Material for this task:

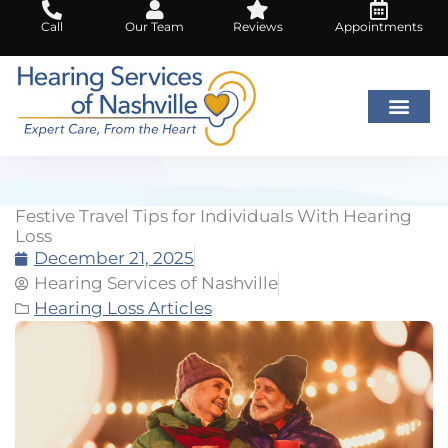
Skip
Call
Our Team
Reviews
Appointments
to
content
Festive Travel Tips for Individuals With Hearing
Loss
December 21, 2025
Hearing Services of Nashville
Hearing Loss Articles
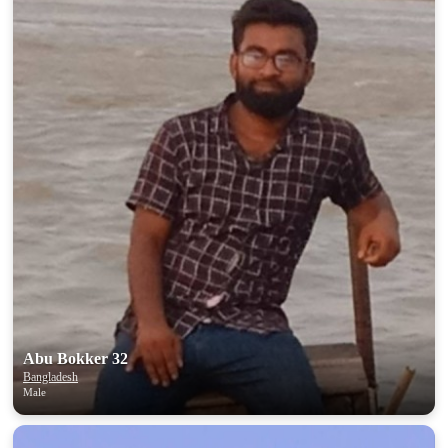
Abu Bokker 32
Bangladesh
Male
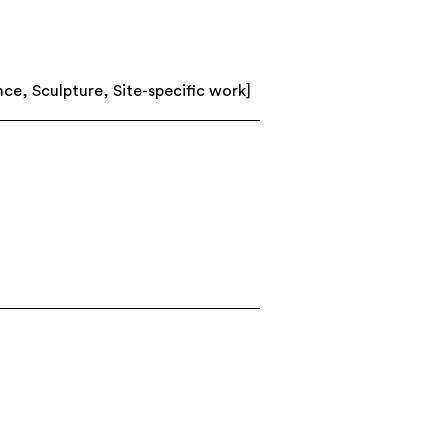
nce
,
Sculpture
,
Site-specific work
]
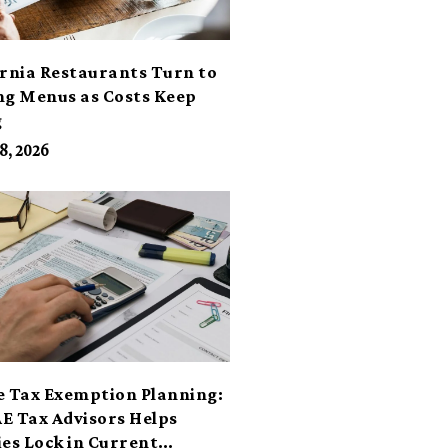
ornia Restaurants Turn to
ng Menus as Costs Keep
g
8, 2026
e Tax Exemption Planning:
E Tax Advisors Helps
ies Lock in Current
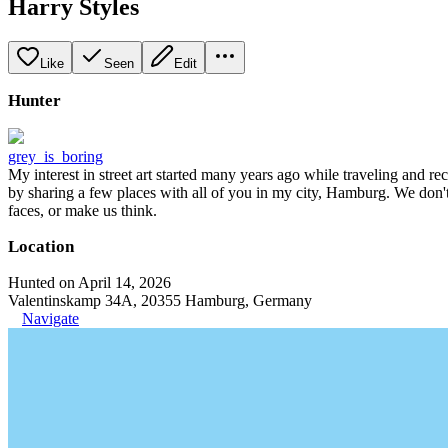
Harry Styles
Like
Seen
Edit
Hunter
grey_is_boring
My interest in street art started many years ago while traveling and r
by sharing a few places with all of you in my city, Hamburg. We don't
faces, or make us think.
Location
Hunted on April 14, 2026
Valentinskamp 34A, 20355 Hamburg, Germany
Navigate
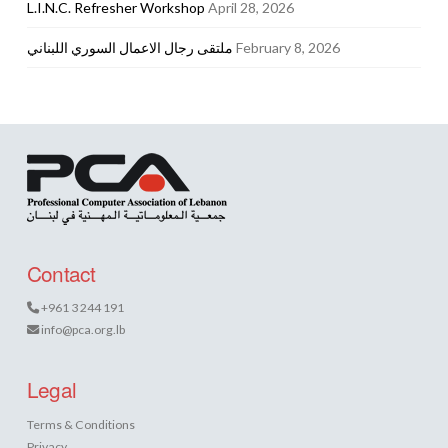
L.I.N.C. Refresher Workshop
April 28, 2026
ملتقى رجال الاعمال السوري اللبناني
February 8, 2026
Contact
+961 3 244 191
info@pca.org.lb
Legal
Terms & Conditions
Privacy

--

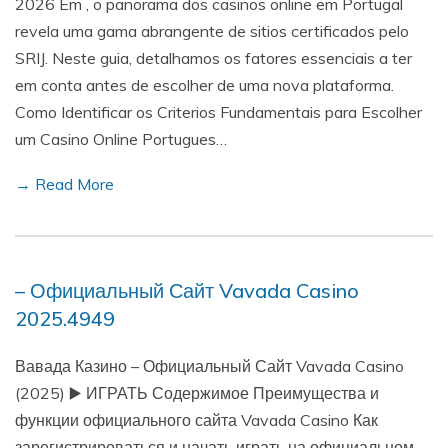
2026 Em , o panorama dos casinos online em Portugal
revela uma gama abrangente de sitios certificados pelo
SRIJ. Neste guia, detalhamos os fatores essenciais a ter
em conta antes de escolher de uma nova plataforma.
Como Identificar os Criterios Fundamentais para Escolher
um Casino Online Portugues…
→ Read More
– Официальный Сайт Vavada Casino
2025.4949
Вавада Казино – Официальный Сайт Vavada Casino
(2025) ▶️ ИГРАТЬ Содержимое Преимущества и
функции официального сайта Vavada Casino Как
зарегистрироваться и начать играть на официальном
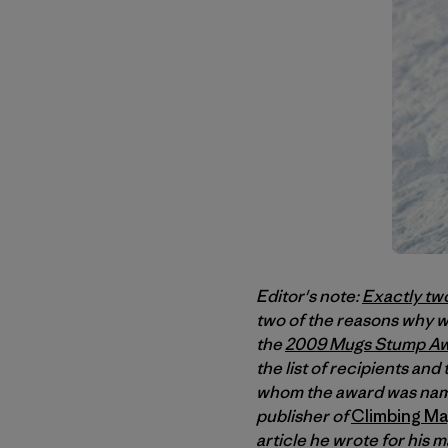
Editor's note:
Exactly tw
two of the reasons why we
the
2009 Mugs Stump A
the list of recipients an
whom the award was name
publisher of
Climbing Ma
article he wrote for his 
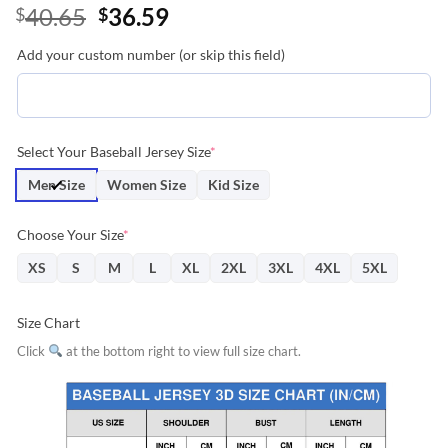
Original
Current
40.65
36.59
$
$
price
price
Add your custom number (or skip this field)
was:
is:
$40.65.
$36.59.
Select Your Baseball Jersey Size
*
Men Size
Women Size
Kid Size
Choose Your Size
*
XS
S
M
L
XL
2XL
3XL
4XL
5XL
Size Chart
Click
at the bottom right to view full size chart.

Task directions: When you reach the line with "Como Identificar os" in the records above, start writing out lines exactly, and stop once the line with "зарегистрироваться и начать" has been written; include nothing else.

Written response:
Como Identificar os Criterios Fundamentais para Escolher
um Casino Online Portugues…
→ Read More
– Официальный Сайт Vavada Casino
2025.4949
Вавада Казино – Официальный Сайт Vavada Casino
(2025) ▶️ ИГРАТЬ Содержимое Преимущества и
функции официального сайта Vavada Casino Как
зарегистрироваться и начать играть на официальном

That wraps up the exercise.